Open Tech Today - Top Stories

Wednesday, May 30, 2007

Open Source Insecurity? Don't Tell the Military


Think of the most high risk, highly classified area for using technology. Military units trying to communicate in the heat of battle. Surely, fighting wars is too demanding, too dangerous, too chaotic to risk using any systems based on open source and open standards?

Think again. War is the ultimate interoperability challenge.

The U.S. military's newest, most advanced battlefield technology is based on open standards and open source. When bullets fly, the U.S. turns to open technologies to ensure interoperability -- to ensure that coalition forces can communicate over secure networks, share classified data in real time, and coordinate combat operations.

Governments who think that open technologies are too insecure, immature and unreliable for mission critical activities could not be more wrong.

Generic statements about the security or insecurity of any technology are useless at best, and usually just propaganda for someone's beliefs. But the U.S. military is finding new ways to apply open technologies to their hardest, most dangerous needs.
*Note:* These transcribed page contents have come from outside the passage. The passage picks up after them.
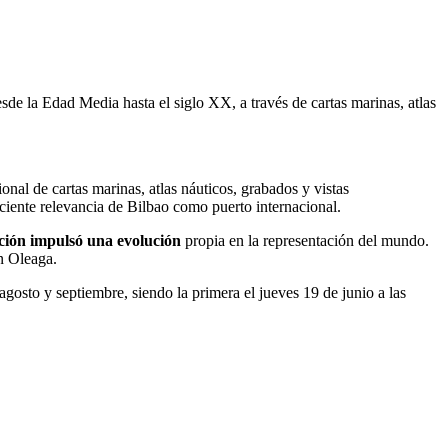
sde la
Edad Media
hasta el siglo XX
, a través de
cartas marinas, atlas
onal de cartas marinas, atlas náuticos, grabados y vistas
ciente relevancia de Bilbao como puerto internacional.
ción impulsó una evolución
propia en la representación del mundo
.
ón Oleaga.
 agosto y septiembre
, siendo la primera el jueves 19 de junio a las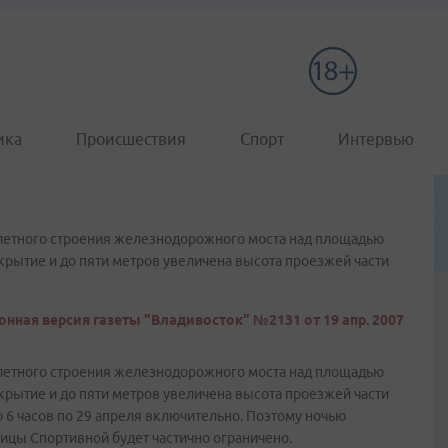
ика
Происшествия
Спорт
Интервью
олетного строения железнодорожного моста над площадью
рытие и до пяти метров увеличена высота проезжей части
онная версия газеты "Владивосток" №2131 от 19 апр. 2007
олетного строения железнодорожного моста над площадью
рытие и до пяти метров увеличена высота проезжей части
о 6 часов по 29 апреля включительно. Поэтому ночью
ицы Спортивной будет частично ограничено.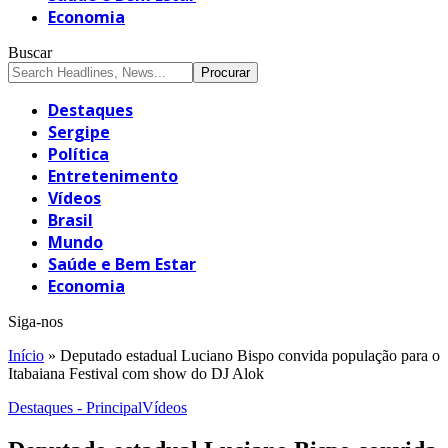
Economia
Buscar
Destaques
Sergipe
Política
Entretenimento
Vídeos
Brasil
Mundo
Saúde e Bem Estar
Economia
Siga-nos
Início
»
Deputado estadual Luciano Bispo convida população para o
Itabaiana Festival com show do DJ Alok
Destaques - Principal
Vídeos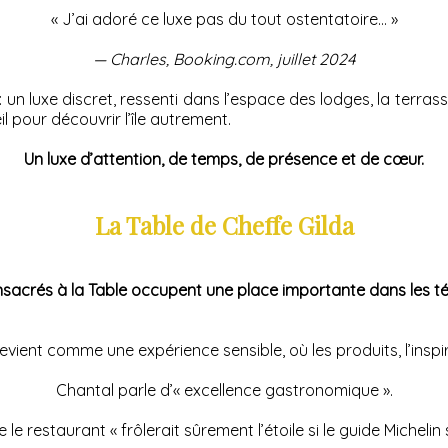
« J’ai adoré ce luxe pas du tout ostentatoire… »
— Charles, Booking.com, juillet 2024
un luxe discret, ressenti dans l’espace des lodges, la terras
 pour découvrir l’île autrement.
Un luxe d’attention, de temps, de présence et de cœur.
La Table de Cheffe Gilda
nsacrés à la Table occupent une place importante dans les 
evient comme une expérience sensible, où les produits, l’inspi
Chantal parle d’« excellence gastronomique ».
 le restaurant « frôlerait sûrement l’étoile si le guide Michelin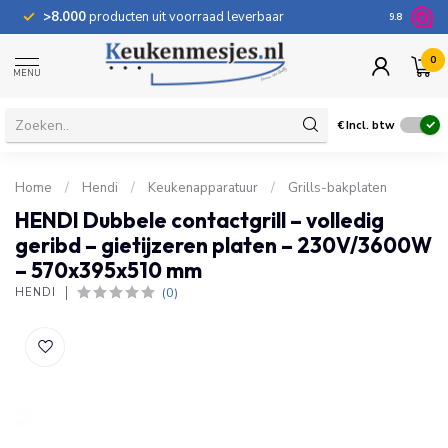
>8.000
producten uit voorraad leverbaar
100 dage
9.8
0
MENU
€
Incl. btw
Home
/
Hendi
/
Keukenapparatuur
/
Grills-bakplaten
HENDI Dubbele contactgrill – volledig
geribd – gietijzeren platen – 230V/3600W
– 570x395x510 mm
(0)
HENDI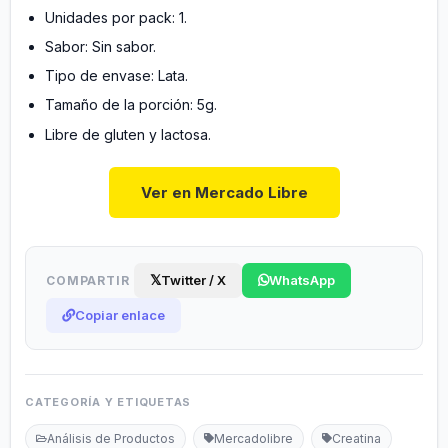
Unidades por pack: 1.
Sabor: Sin sabor.
Tipo de envase: Lata.
Tamaño de la porción: 5g.
Libre de gluten y lactosa.
Ver en Mercado Libre
𝕏
Twitter / X
WhatsApp
COMPARTIR
Copiar enlace
CATEGORÍA Y ETIQUETAS
Análisis de Productos
Mercadolibre
Creatina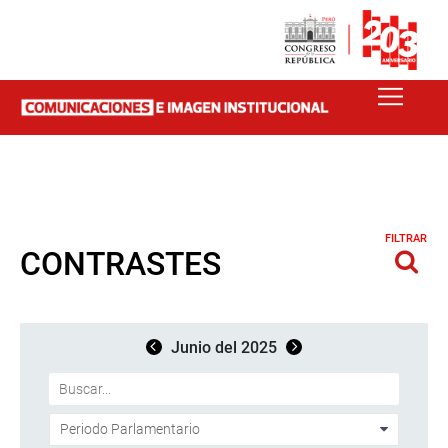
FILTRAR
CONTRASTES
Junio del 2025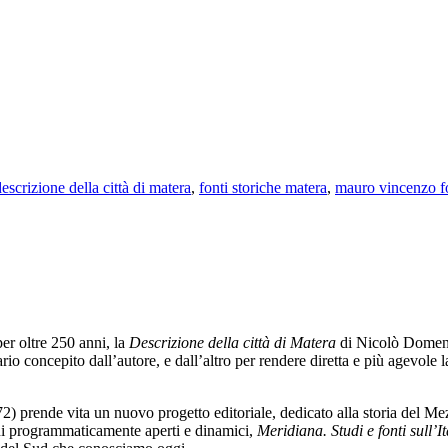
escrizione della città di matera
,
fonti storiche matera
,
mauro vincenzo f
er oltre 250 anni, la
Descrizione della città di Matera
di Nicolò Domenic
rio concepito dall’autore, e dall’altro per rendere diretta e più agevole l
) prende vita un nuovo progetto editoriale, dedicato alla storia del M
ini programmaticamente aperti e dinamici,
Meridiana. Studi e fonti sull’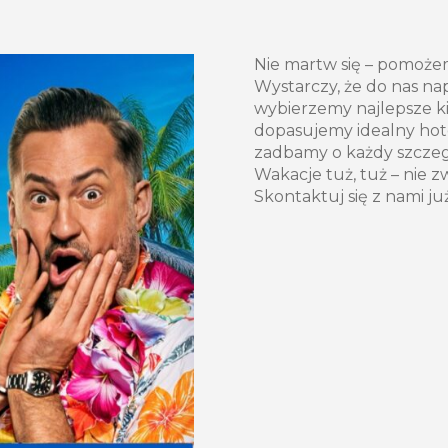
Nie martw się – pomoż
Wystarczy, że do nas nap
wybierzemy najlepsze k
dopasujemy idealny hot
zadbamy o każdy szcze
Wakacje tuż, tuż – nie z
Skontaktuj się z nami ju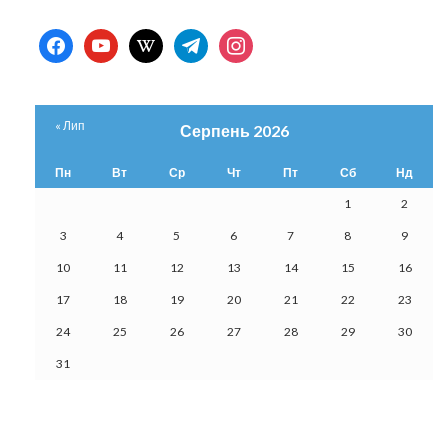
facebook
youtube
wikipedia
telegram
instagram
« Лип
Серпень 2026
Пн
Вт
Ср
Чт
Пт
Сб
Нд
1
2
3
4
5
6
7
8
9
10
11
12
13
14
15
16
17
18
19
20
21
22
23
24
25
26
27
28
29
30
31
Web-based chat, shared whiteboards to map operations, shared databases, file transfer -- and all based on open standards and all scheduled for deployment. Without compromising security, or secrecy. It is the very openness of these technologies that allows the military to ensure interoperability, maintain flexibility to rapidly integrate future innovations, and guard security.

And it is not only the U.S. military; others are turning to open technologies.
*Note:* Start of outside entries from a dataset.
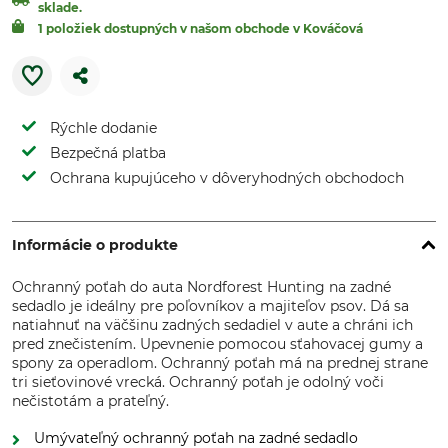
sklade.
1 položiek dostupných v našom obchode v Kováčová
Rýchle dodanie
Bezpečná platba
Ochrana kupujúceho v dôveryhodných obchodoch
Informácie o produkte
Ochranný poťah do auta Nordforest Hunting na zadné
sedadlo je ideálny pre poľovníkov a majiteľov psov. Dá sa
natiahnuť na väčšinu zadných sedadiel v aute a chráni ich
pred znečistením. Upevnenie pomocou sťahovacej gumy a
spony za operadlom. Ochranný poťah má na prednej strane
tri sieťovinové vrecká. Ochranný poťah je odolný voči
nečistotám a prateľný.
Umývateľný ochranný poťah na zadné sedadlo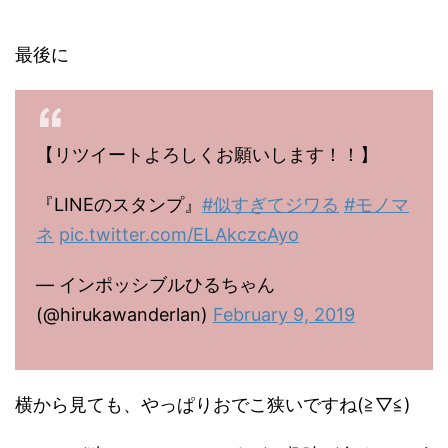
最後に
【リツイートよろしくお願いします！！】
『LINEのスタンプ』
#似すぎてジワる
#モノマ
ネ
pic.twitter.com/ELAkczcAyo
— インポッシブルひるちゃん
(@hirukawanderlan)
February 9, 2019
横から見ても、やっぱりおでこ狭いですね(≧▽≦)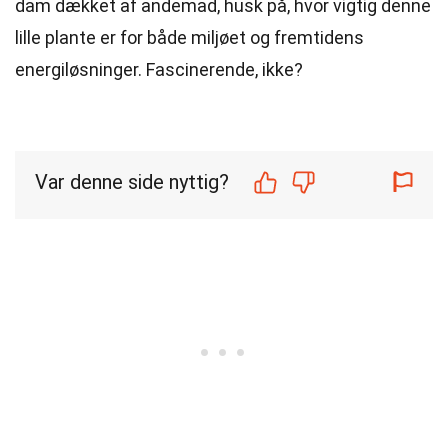
dam dækket af andemad, husk på, hvor vigtig denne
lille plante er for både miljøet og fremtidens
energiløsninger. Fascinerende, ikke?
Var denne side nyttig?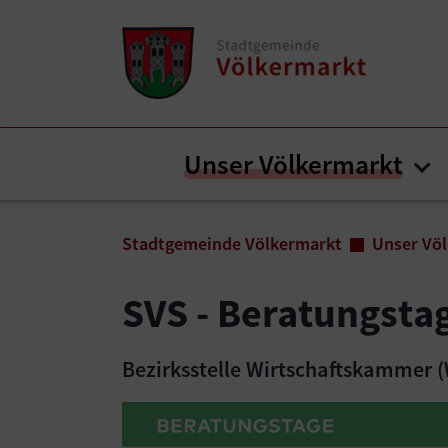
Zum Inhalt springen
Zum Seitenende springen
Unser Völkermarkt
Su
Sie sind hier:
Stadtgemeinde Völkermarkt
Unser Vö
SVS - Beratungsta
Bezirksstelle Wirtschaftskammer (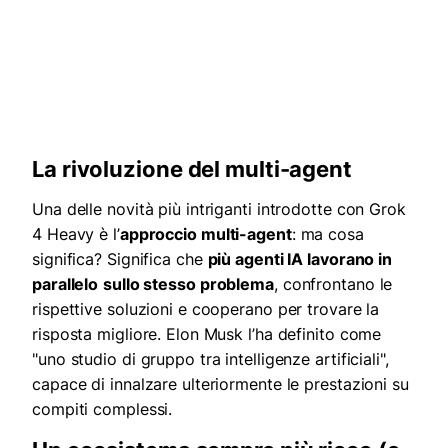
La rivoluzione del multi-agent
Una delle novità più intriganti introdotte con Grok
4 Heavy è l’
approccio multi-agent
: ma cosa
significa? Significa che
più agenti IA lavorano in
parallelo
sullo stesso problema
, confrontano le
rispettive soluzioni e cooperano per trovare la
risposta migliore. Elon Musk l’ha definito come
"uno studio di gruppo tra intelligenze artificiali",
capace di innalzare ulteriormente le prestazioni su
compiti complessi.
Does that make application of open technologies easy? No. Does it mean that every government agency should take notice? Yes.


Categories: opensource, openstandards, military

2 comments:

Paul Parkinson said...

Jeff, you raise some very important issues.
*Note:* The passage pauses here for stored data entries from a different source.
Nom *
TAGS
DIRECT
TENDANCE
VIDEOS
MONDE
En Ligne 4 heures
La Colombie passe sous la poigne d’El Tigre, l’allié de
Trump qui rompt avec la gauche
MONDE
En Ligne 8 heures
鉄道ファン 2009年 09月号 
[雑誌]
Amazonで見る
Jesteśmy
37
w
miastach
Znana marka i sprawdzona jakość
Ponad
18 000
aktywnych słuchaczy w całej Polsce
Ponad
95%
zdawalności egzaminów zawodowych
Interoperability is a huge challenge for coalition forces, in particular the need to exchange information of various classifications in a secure manner.

Open standards are important on so many levels: from network protocols, through to data encryption, to the integration of software applications from different platforms on a common platform.

Jeff said...

So, one question is whether other militaries that coordinate with the US are making the same moves to open standards and open platforms?